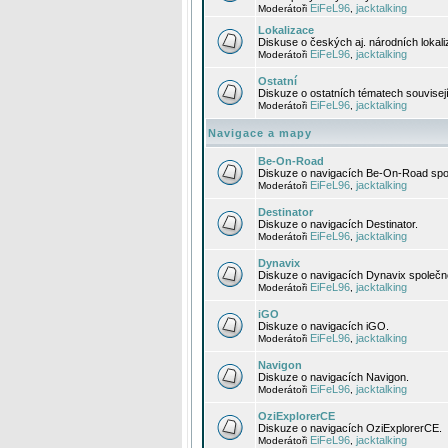
EiFeL96
jacktalking
Moderátoři
,
Lokalizace
Diskuse o českých aj. národních lokal
EiFeL96
jacktalking
Moderátoři
,
Ostatní
Diskuze o ostatních tématech souvisej
EiFeL96
jacktalking
Moderátoři
,
Navigace a mapy
Be-On-Road
Diskuze o navigacích Be-On-Road spol
EiFeL96
jacktalking
Moderátoři
,
Destinator
Diskuze o navigacích Destinator.
EiFeL96
jacktalking
Moderátoři
,
Dynavix
Diskuze o navigacích Dynavix společno
EiFeL96
jacktalking
Moderátoři
,
iGO
Diskuze o navigacích iGO.
EiFeL96
jacktalking
Moderátoři
,
Navigon
Diskuze o navigacích Navigon.
EiFeL96
jacktalking
Moderátoři
,
OziExplorerCE
Diskuze o navigacích OziExplorerCE.
EiFeL96
jacktalking
Moderátoři
,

——————

Down to the last line, reproduce the material above exactly; skip its images.

__RESPONSE__.
EiFeL96
jacktalking
Moderátoři
,
Lokalizace
Diskuse o českých aj. národních lokal
EiFeL96
jacktalking
Moderátoři
,
Ostatní
Diskuze o ostatních tématech souvisej
EiFeL96
jacktalking
Moderátoři
,
Navigace a mapy
Be-On-Road
Diskuze o navigacích Be-On-Road spol
EiFeL96
jacktalking
Moderátoři
,
Destinator
Diskuze o navigacích Destinator.
EiFeL96
jacktalking
Moderátoři
,
Dynavix
Diskuze o navigacích Dynavix společno
EiFeL96
jacktalking
Moderátoři
,
iGO
Diskuze o navigacích iGO.
EiFeL96
jacktalking
Moderátoři
,
Navigon
Diskuze o navigacích Navigon.
EiFeL96
jacktalking
Moderátoři
,
OziExplorerCE
Diskuze o navigacích OziExplorerCE.
EiFeL96
jacktalking
Moderátoři
,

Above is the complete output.